Anti-slavery forces chose not to stay submerged. So-called “political” abolitionists formed new parties — the Liberty Party, Anti-Nebraska Party, Free Soil Party.  Each of these were assemblages of citizens (what a party is) who needed to build an identity and an organization in order to influence the political process. They used fusion to  make their opposition to the “Slave Power” more electorally visible. 

These new parties’ leaders and voters were of course mostly white people, but in some states they included free Black men. They often ran stand-alone candidates for office, but they also looked for favorable strategic opportunities to identify, elevate and “fuse” with anti-Slavery politicians – mostly Whigs but some Democrats, sometimes branded as “Independent Democrats” — as a way to force abolition onto the national agenda. Perhaps the most famous example of the power of fusion was the election of Massachusetts Senator Charles Sumner, who was elected in 1850 by a fusion of Free Soil and Whig votes. 

Eventually the Whigs collapsed due to internal tensions on slavery. A new minor party called the “Republican Party” filled the vacuum created by that collapse with the various fusion parties merging into a force capable of winning elections in the northern states beginning in 1855. By 1860, this new party has elected a president, and the Republican Party replaced the Whigs as America’s other major party.

Fusion after the Civil War: a force for economic and racial justice

After the Civil War, fusion balloting continued as a central feature of American democracy.

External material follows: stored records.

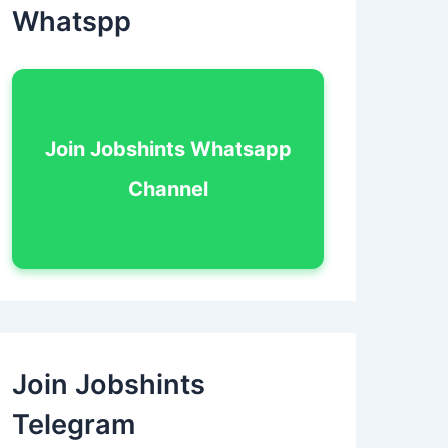
Whatspp
Join Jobshints Whatsapp
Channel
Join Jobshints
Telegram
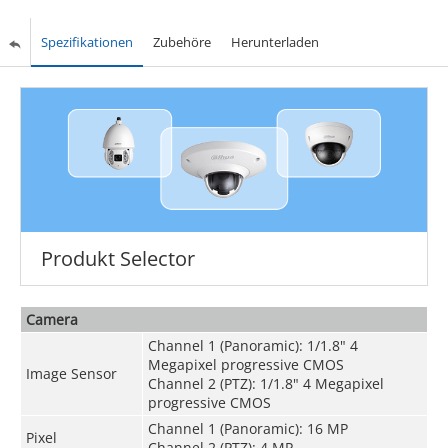
Spezifikationen
Zubehöre
Herunterladen
Produkt Selector
Camera
Channel 1 (Panoramic): 1/1.8" 4
Megapixel progressive CMOS
Image Sensor
Channel 2 (PTZ): 1/1.8" 4 Megapixel
progressive CMOS
Channel 1 (Panoramic): 16 MP
Pixel
Channel 2 (PTZ): 4 MP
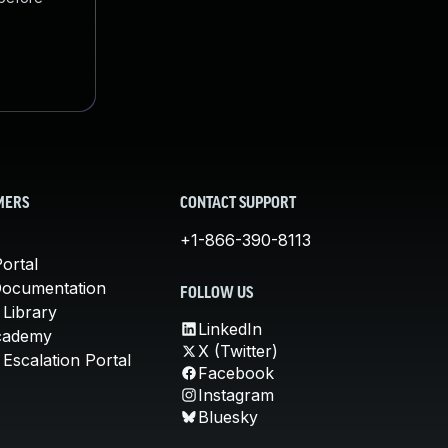
MERS
CONTACT SUPPORT
+1-866-390-8113
ortal
Documentation
FOLLOW US
 Library
LinkedIn
cademy
X (Twitter)
Escalation Portal
Facebook
Instagram
Bluesky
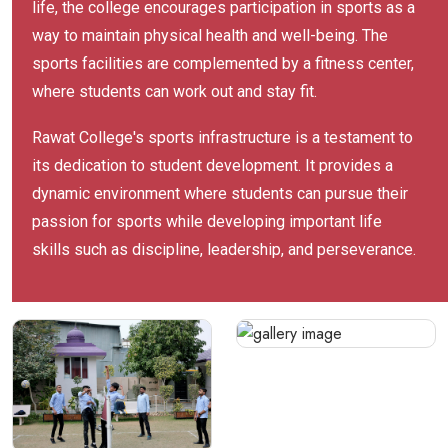
life, the college encourages participation in sports as a
way to maintain physical health and well-being. The
sports facilities are complemented by a fitness center,
where students can work out and stay fit.
Rawat College's sports infrastructure is a testament to
its dedication to student development. It provides a
dynamic environment where students can pursue their
passion for sports while developing important life
skills such as discipline, leadership, and perseverance.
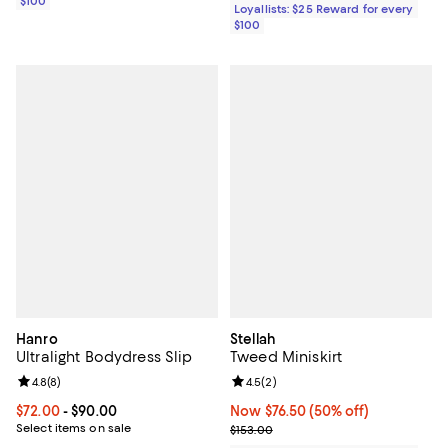
$100
Loyallists: $25 Reward for every
$100
Hanro
Stellah
Ultralight Bodydress Slip
Tweed Miniskirt
Review rating: 4.8 out of 5; 8 reviews;
4.8
(
8
)
Review rating: 4.5 out of 5; 2 rev
4.5
(
2
)
Current price From $72.00 to $90.00; ;
$72.00
- $90.00
Now $76.50; 50% off;
Now $76.50
(50% off)
Select items on sale
Previous price $153.00
$153.00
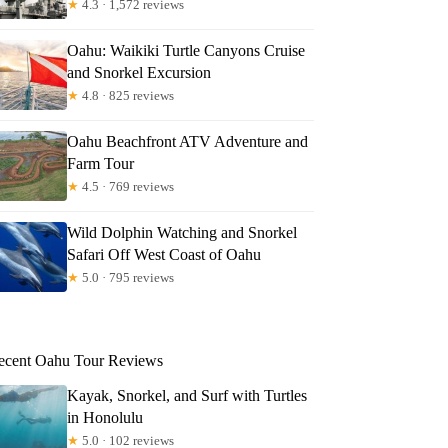
★
4.3 · 1,572 reviews
Oahu: Waikiki Turtle Canyons Cruise
and Snorkel Excursion
★
4.8 · 825 reviews
anklin
Oahu Beachfront ATV Adventure and
Farm Tour
★
4.5 · 769 reviews
Wild Dolphin Watching and Snorkel
Safari Off West Coast of Oahu
★
5.0 · 795 reviews
ecent Oahu Tour Reviews
Kayak, Snorkel, and Surf with Turtles
in Honolulu
★
5.0 · 102 reviews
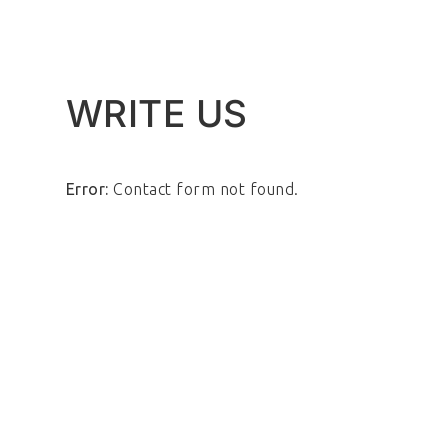
WRITE US
Error:
Contact form not found.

Minor parties – Greenback, Labor, Silver, People’s, Suffragist, Temperance – each wanted to put its views forward, and they were able to do so because ours was a multiparty democracy. In most states, minor parties thrived and played a major role in the debates of the time. There were even a few states where fusion permitted an astounding electoral alliance to emerge, an alliance between the white yeoman farmers who voted Populist and the newly enfranchised Black men who voted Republican. They differed culturally but they were united politically, especially in the Readjusters Party of Virginia and under the Fusionism banner in North Carolina.  

This bi-racial, class-conscious unity became the object of white supremacist anger generally and Klan terror specifically. These alliances and the very ideal of a mutli-racial social democracy could not survive. Jim Crow Democrats began their nearly century-long rule, and no one should be surprised that among the early laws they passed was one to ensure that another multi-racial, class-conscious electoral alliance did not materialize again. Starting in the late 1890s, as states took on the job of printing ballots and determining the rules for ballot access, they banned fusion as a way to keep such alliances from being viable. 

Fusion was also banned in the North by Republicans who were being challenged by the political alliance of Populists and Democrats, the so-called “Farmer-Worker” alliance of the 1880’s and 1890’s. It’s a different story than in the South, but the basics are the same: fusion enabled coalitions that challenged the dominant power, and the dominant power responded by changing the rules to preclude any such coalitions.